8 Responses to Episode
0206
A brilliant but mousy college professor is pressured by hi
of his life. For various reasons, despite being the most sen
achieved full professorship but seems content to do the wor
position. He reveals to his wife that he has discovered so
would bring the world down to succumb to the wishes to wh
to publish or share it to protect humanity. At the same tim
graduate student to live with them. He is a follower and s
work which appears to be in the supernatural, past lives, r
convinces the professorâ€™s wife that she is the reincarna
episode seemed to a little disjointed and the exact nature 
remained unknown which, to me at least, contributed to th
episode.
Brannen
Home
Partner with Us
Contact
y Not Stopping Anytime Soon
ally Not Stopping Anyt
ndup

::::

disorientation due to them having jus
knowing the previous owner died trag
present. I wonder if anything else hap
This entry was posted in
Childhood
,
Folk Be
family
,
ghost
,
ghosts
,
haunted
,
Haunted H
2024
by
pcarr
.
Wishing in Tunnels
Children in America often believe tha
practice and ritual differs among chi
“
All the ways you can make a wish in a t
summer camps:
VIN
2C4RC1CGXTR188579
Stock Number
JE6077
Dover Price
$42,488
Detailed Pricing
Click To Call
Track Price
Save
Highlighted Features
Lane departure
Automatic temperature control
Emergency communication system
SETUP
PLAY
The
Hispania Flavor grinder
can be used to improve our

::::

## About this task
Above are some records; copy exactly the lines from the one with "Lane departure" through the one with "can be used to improve our", both included, and no others.

## Exercise result
Lane departure
Automatic temperature control
Emergency communication system
SETUP
PLAY
The
Hispania Flavor grinder
can be used to improve our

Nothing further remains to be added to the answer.